[Items from a dataset]
○ ○ ○
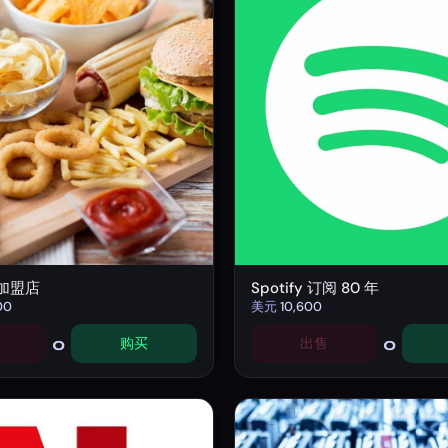
加盟店
Spotify 订阅 80 年
00
美元
10,600
0
0
购买
出售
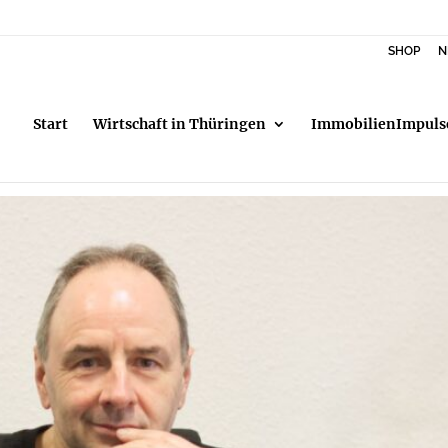
SHOP
N
Start
Wirtschaft in Thüringen
ImmobilienImpuls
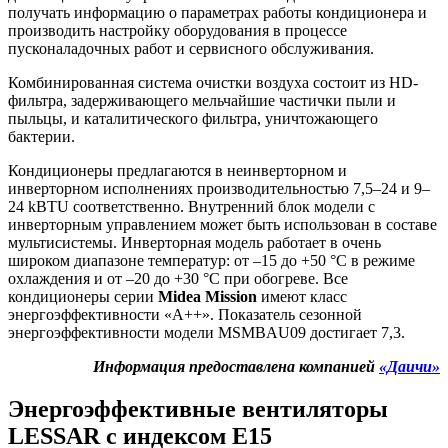
получать информацию о параметрах работы кондиционера и
производить настройку оборудования в процессе
пусконаладочных работ и сервисного обслуживания.
Комбинированная система очистки воздуха состоит из HD-
фильтра, задерживающего мельчайшие частички пыли и
пыльцы, и каталитического фильтра, уничтожающего
бактерии.
Кондиционеры предлагаются в неинверторном и
инверторном исполнениях производительностью 7,5–24 и 9–
24 kBTU соответственно. Внутренний блок модели с
инверторным управлением может быть использован в составе
мультисистемы. Инверторная модель работает в очень
широком диапазоне температур: от –15 до +50 °C в режиме
охлаждения и от –20 до +30 °C при обогреве. Все
кондиционеры серии
Midea Mission
имеют класс
энергоэффективности «А++». Показатель сезонной
энергоэффективности модели MSMBAU09 достигает 7,3.
Информация предоставлена компанией
«Даичи»
Энергоэффективные вентиляторы
LESSAR
с индексом E15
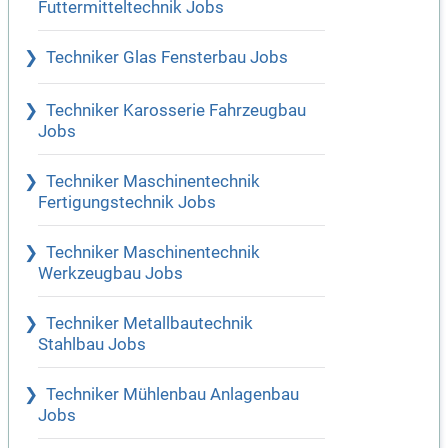
Futtermitteltechnik Jobs
Techniker Glas Fensterbau Jobs
Techniker Karosserie Fahrzeugbau
Jobs
Techniker Maschinentechnik
Fertigungstechnik Jobs
Techniker Maschinentechnik
Werkzeugbau Jobs
Techniker Metallbautechnik
Stahlbau Jobs
Techniker Mühlenbau Anlagenbau
Jobs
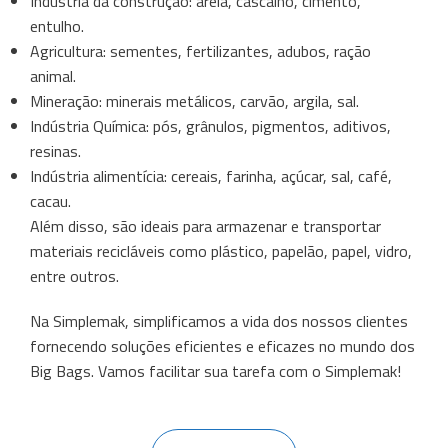
Indústria da construção: areia, cascalho, cimento,
entulho.
Agricultura: sementes, fertilizantes, adubos, ração
animal.
Mineração: minerais metálicos, carvão, argila, sal.
Indústria Química: pós, grânulos, pigmentos, aditivos,
resinas.
Indústria alimentícia: cereais, farinha, açúcar, sal, café,
cacau.
Além disso, são ideais para armazenar e transportar
materiais recicláveis ​​como plástico, papelão, papel, vidro,
entre outros.
Na Simplemak, simplificamos a vida dos nossos clientes
fornecendo soluções eficientes e eficazes no mundo dos
Big Bags. Vamos facilitar sua tarefa com o Simplemak!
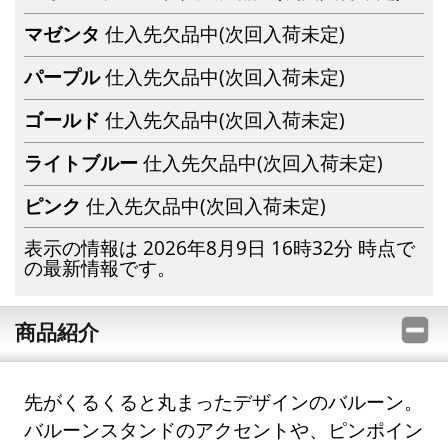
マゼンタ
仕入先欠品中(次回入荷未定)
パープル
仕入先欠品中(次回入荷未定)
ゴールド
仕入先欠品中(次回入荷未定)
ライトブルー
仕入先欠品中(次回入荷未定)
ピンク
仕入先欠品中(次回入荷未定)
表示の情報は 2026年8月9日 16時32分 時点で
の最新情報です。
商品紹介
先がくるくると丸まったデザインのバルーン。
バルーンスタンドのアクセントや、ピンポイン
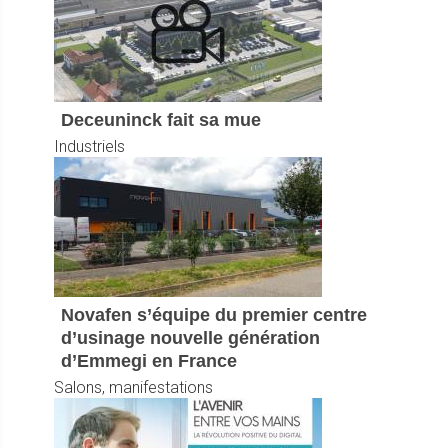
Deceuninck fait sa mue
Industriels
Novafen s’équipe du premier centre
d’usinage nouvelle génération
d’Emmegi en France
Salons, manifestations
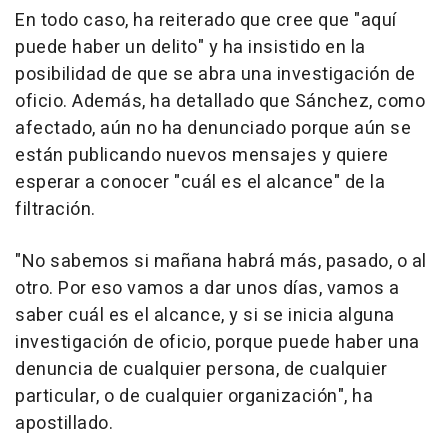
En todo caso, ha reiterado que cree que "aquí
puede haber un delito" y ha insistido en la
posibilidad de que se abra una investigación de
oficio. Además, ha detallado que Sánchez, como
afectado, aún no ha denunciado porque aún se
están publicando nuevos mensajes y quiere
esperar a conocer "cuál es el alcance" de la
filtración.
"No sabemos si mañana habrá más, pasado, o al
otro. Por eso vamos a dar unos días, vamos a
saber cuál es el alcance, y si se inicia alguna
investigación de oficio, porque puede haber una
denuncia de cualquier persona, de cualquier
particular, o de cualquier organización", ha
apostillado.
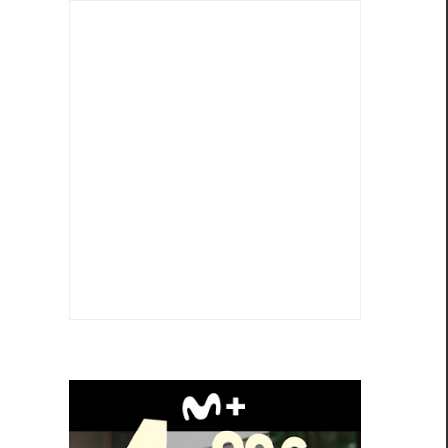
n
o
e
a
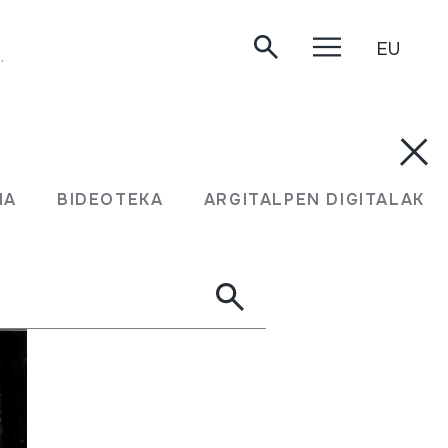
EU
.
MA
BIDEOTEKA
ARGITALPEN DIGITALAK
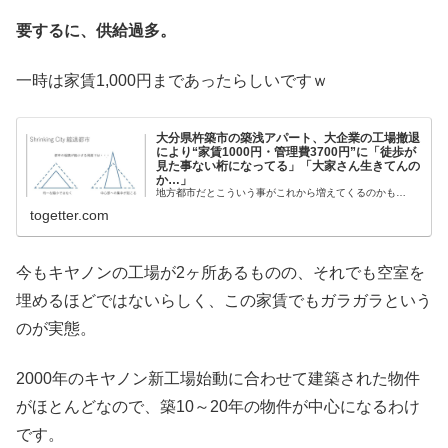
要するに、供給過多。
一時は家賃1,000円まであったらしいですｗ
大分県杵築市の築浅アパート、大企業の工場撤退
により“家賃1000円・管理費3700円”に「徒歩が
見た事ない桁になってる」「大家さん生きてんの
か…」
地方都市だとこういう事がこれから増えてくるのかも…
togetter.com
今もキヤノンの工場が2ヶ所あるものの、それでも空室を
埋めるほどではないらしく、この家賃でもガラガラという
のが実態。
2000年のキヤノン新工場始動に合わせて建築された物件
がほとんどなので、築10～20年の物件が中心になるわけ
です。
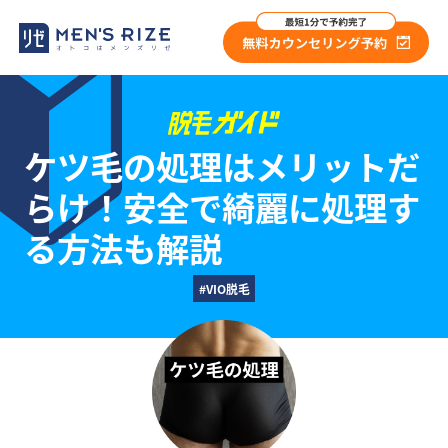
ケツ毛の処理はメリットだ
らけ！
安全で綺麗に処理す
る方法も解説
#VIO脱毛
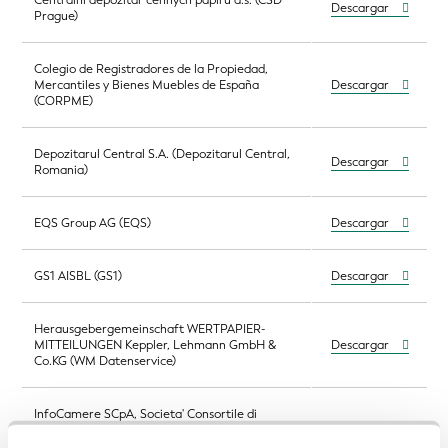
Centrální depozitář cenných papírů a.s. (CSD
Descargar
Prague)
Colegio de Registradores de la Propiedad,
Mercantiles y Bienes Muebles de España
Descargar
(CORPME)
Depozitarul Central S.A. (Depozitarul Central,
Descargar
Romania)
EQS Group AG (EQS)
Descargar
GS1 AISBL (GS1)
Descargar
Herausgebergemeinschaft WERTPAPIER-
MITTEILUNGEN Keppler, Lehmann GmbH &
Descargar
Co.KG (WM Datenservice)
InfoCamere SCpA, Societa' Consortile di
Informatica delle Camere di Commercio
Descargar
Italiane per Azioni (InfoCamere)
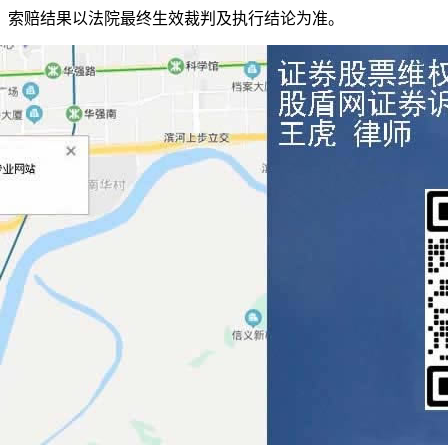
，索赔结果以法院最终生效裁判及执行结论为准。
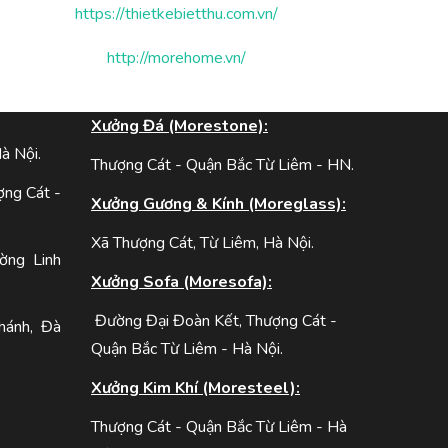
https://thietkebietthu.com.vn/
http://morehome.vn/
:
Xưởng Đá (Morestone):
à Nội.
Thượng Cát - Quận Bắc Từ Liêm - HN.
ợng Cát -
Xưởng Gương & Kính (Moreglass):
Xã Thượng Cát, Từ Liêm, Hà Nội.
ờng Linh
Xưởng Sofa (Moresofa):
Đường Đại Đoàn Kết, Thượng Cát -
hánh, Đà
Quận Bắc Từ Liêm - Hà Nội.
Xưởng Kim Khí (Moresteel):
Thượng Cát - Quận Bắc Từ Liêm - Hà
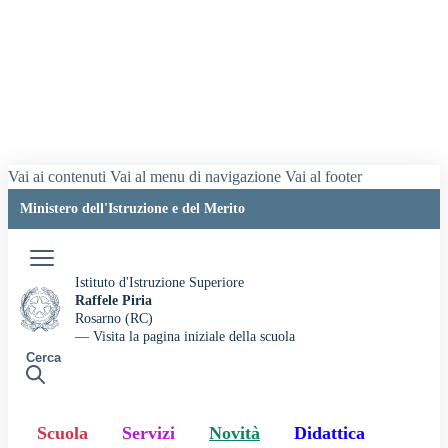
Vai ai contenuti
Vai al menu di navigazione
Vai al footer
Ministero dell'Istruzione e del Merito
Accedi
Istituto d'Istruzione Superiore
Raffele Piria
Rosarno (RC)
— Visita la pagina iniziale della scuola
Cerca
Scuola
Servizi
Novità
Didattica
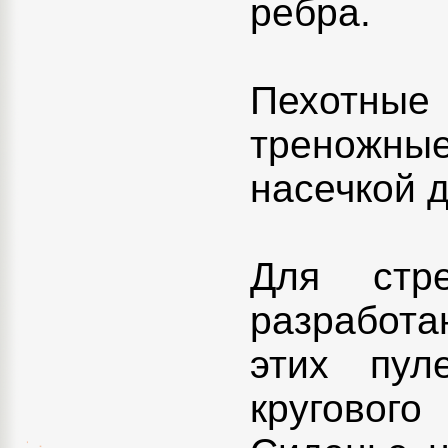
ребра.
Пехотные
треножны
насечкой д
Для стр
разработа
этих пул
кругово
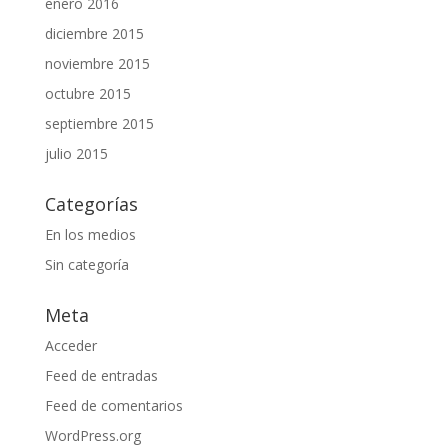
enero 2016
diciembre 2015
noviembre 2015
octubre 2015
septiembre 2015
julio 2015
Categorías
En los medios
Sin categoría
Meta
Acceder
Feed de entradas
Feed de comentarios
WordPress.org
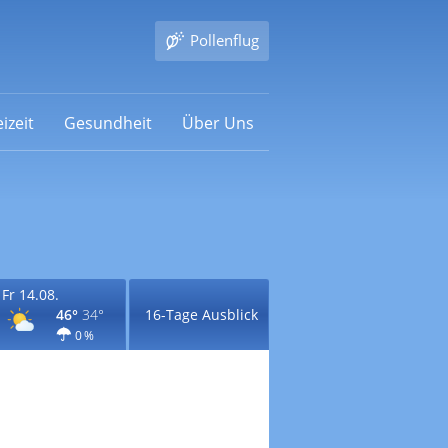
Pollenflug
izeit
Gesundheit
Über Uns
Fr 14.08.
46°
34°
16-Tage Ausblick
0 %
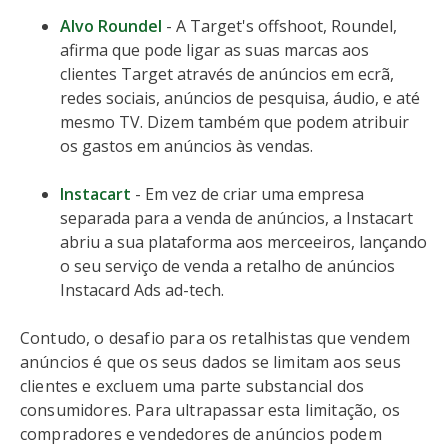
Alvo Roundel
- A Target's offshoot, Roundel,
afirma que pode ligar as suas marcas aos
clientes Target através de anúncios em ecrã,
redes sociais, anúncios de pesquisa, áudio, e até
mesmo TV. Dizem também que podem atribuir
os gastos em anúncios às vendas.
Instacart
- Em vez de criar uma empresa
separada para a venda de anúncios, a Instacart
abriu a sua plataforma aos merceeiros, lançando
o seu serviço de venda a retalho de anúncios
Instacard Ads ad-tech.
Contudo, o desafio para os retalhistas que vendem
anúncios é que os seus dados se limitam aos seus
clientes e excluem uma parte substancial dos
consumidores. Para ultrapassar esta limitação, os
compradores e vendedores de anúncios podem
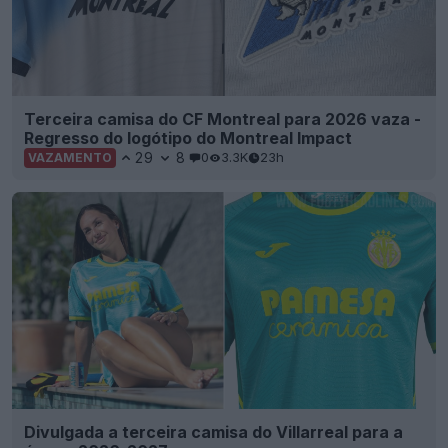
Terceira camisa do CF Montreal para 2026 vaza -
Regresso do logótipo do Montreal Impact
29
8
0
3.3K
23h
VAZAMENTO
Divulgada a terceira camisa do Villarreal para a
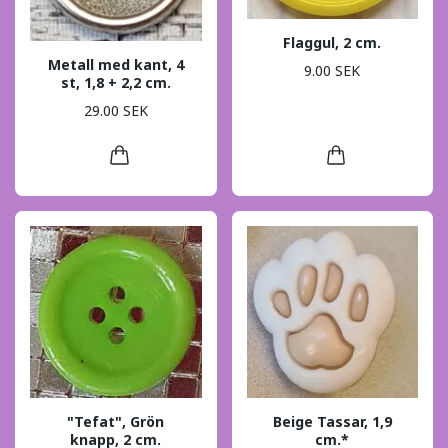
Flaggul, 2 cm.
Metall med kant, 4
9.00 SEK
st, 1,8 + 2,2 cm.
29.00 SEK
"Tefat", Grön
Beige Tassar, 1,9
knapp, 2 cm.
cm.*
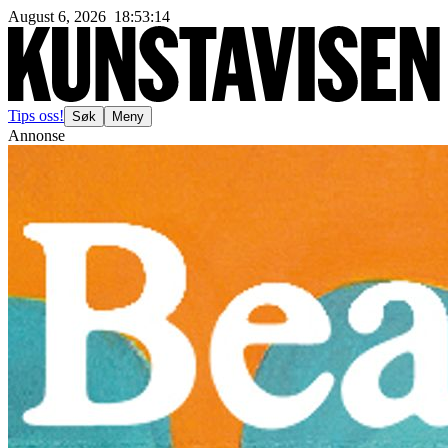
August 6, 2026
18
:
53
:
16
Tips oss!
Søk
Meny
Annonse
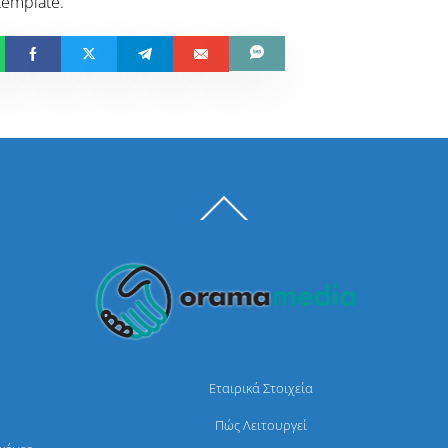
template.
Back
To
Top
Εταιρικά Στοιχεία
Πώς Λειτουργεί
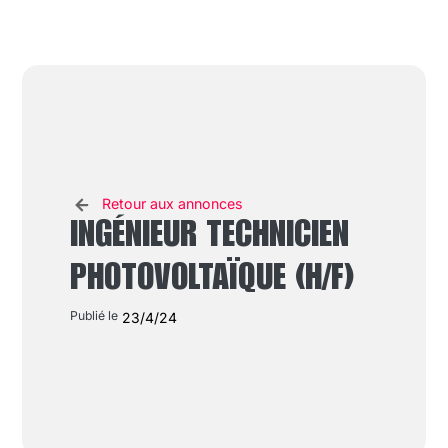
Retour aux annonces
INGÉNIEUR TECHNICIEN
PHOTOVOLTAÏQUE (H/F)
Publié le
23/4/24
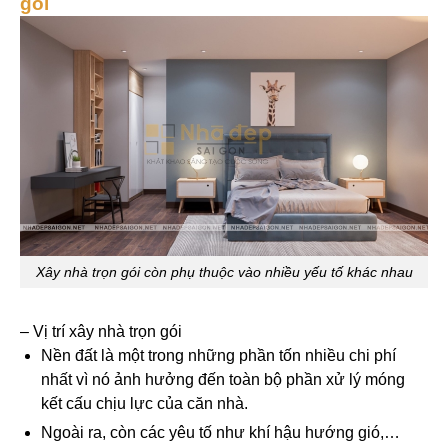
gói
Xây nhà trọn gói còn phụ thuộc vào nhiều yếu tố khác nhau
– Vị trí xây nhà trọn gói
Nền đất là một trong những phần tốn nhiều chi phí
nhất vì nó ảnh hưởng đến toàn bộ phần xử lý móng
kết cấu chịu lực của căn nhà.
Ngoài ra, còn các yêu tố như khí hậu hướng gió,…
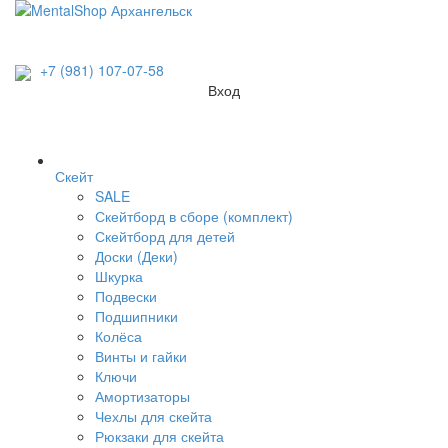
+7 (981) 107-07-58
Вход
Скейт
SALE
Скейтборд в сборе (комплект)
Скейтборд для детей
Доски (Деки)
Шкурка
Подвески
Подшипники
Колёса
Винты и гайки
Ключи
Амортизаторы
Чехлы для скейта
Рюкзаки для скейта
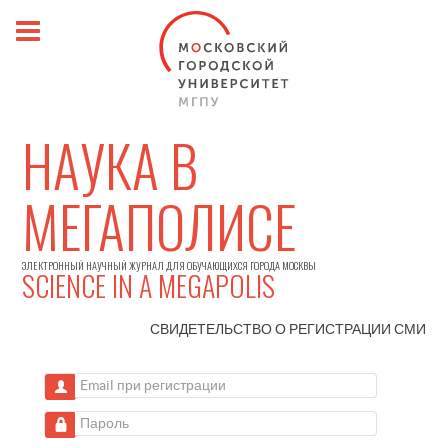
НАУКА В
МЕГАПОЛИСЕ
ЭЛЕКТРОННЫЙ НАУЧНЫЙ ЖУРНАЛ ДЛЯ ОБУЧАЮЩИХСЯ ГОРОДА МОСКВЫ
SCIENCE IN A MEGAPOLIS
СВИДЕТЕЛЬСТВО О РЕГИСТРАЦИИ
СМИ
Email при регистрации
Пароль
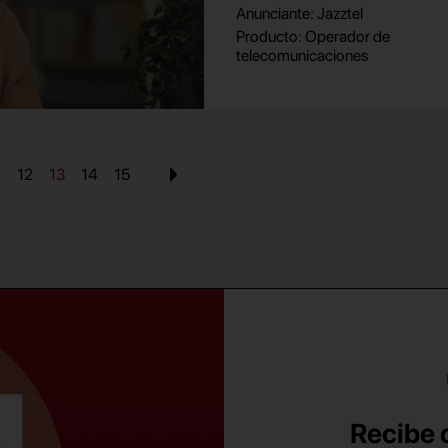
Anunciante: Jazztel
Producto: Operador de
telecomunicaciones
1
12
13
14
15
Recibe c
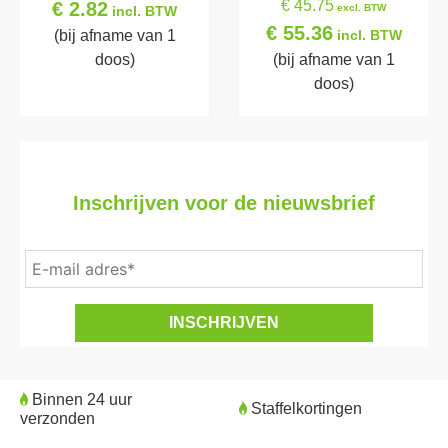
€ 45.75
€ 2.82
excl. BTW
incl. BTW
€ 55.36
(bij afname van 1
incl. BTW
doos)
(bij afname van 1
doos)
Inschrijven voor de nieuwsbrief
Binnen 24 uur
Staffelkortingen
verzonden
○ ○ ○
- **Exercise objective**: Print exactly the lines above that run from the one with "kết cấu chịu lực của căn nhà." down to the one with "Binnen 24 uur", and omit the pictures.

- **Reply to the exercise**:
kết cấu chịu lực của căn nhà.
Ngoài ra, còn các yêu tố như khí hậu hướng gió,…
+7 (981) 107-07-58
Вход
Скейт
SALE
Скейтборд в сборе (комплект)
Скейтборд для детей
Доски (Деки)
Шкурка
Подвески
Подшипники
Колёса
Винты и гайки
Ключи
Амортизаторы
Чехлы для скейта
Рюкзаки для скейта
НАУКА В
МЕГАПОЛИСЕ
ЭЛЕКТРОННЫЙ НАУЧНЫЙ ЖУРНАЛ ДЛЯ ОБУЧАЮЩИХСЯ ГОРОДА МОСКВЫ
SCIENCE IN A MEGAPOLIS
СВИДЕТЕЛЬСТВО О РЕГИСТРАЦИИ
СМИ
Email при регистрации
Пароль
Anunciante: Jazztel
Producto: Operador de
telecomunicaciones
1
12
13
14
15
Recibe c
€ 45.75
€ 2.82
excl. BTW
incl. BTW
€ 55.36
(bij afname van 1
incl. BTW
doos)
(bij afname van 1
doos)
Inschrijven voor de nieuwsbrief
Binnen 24 uur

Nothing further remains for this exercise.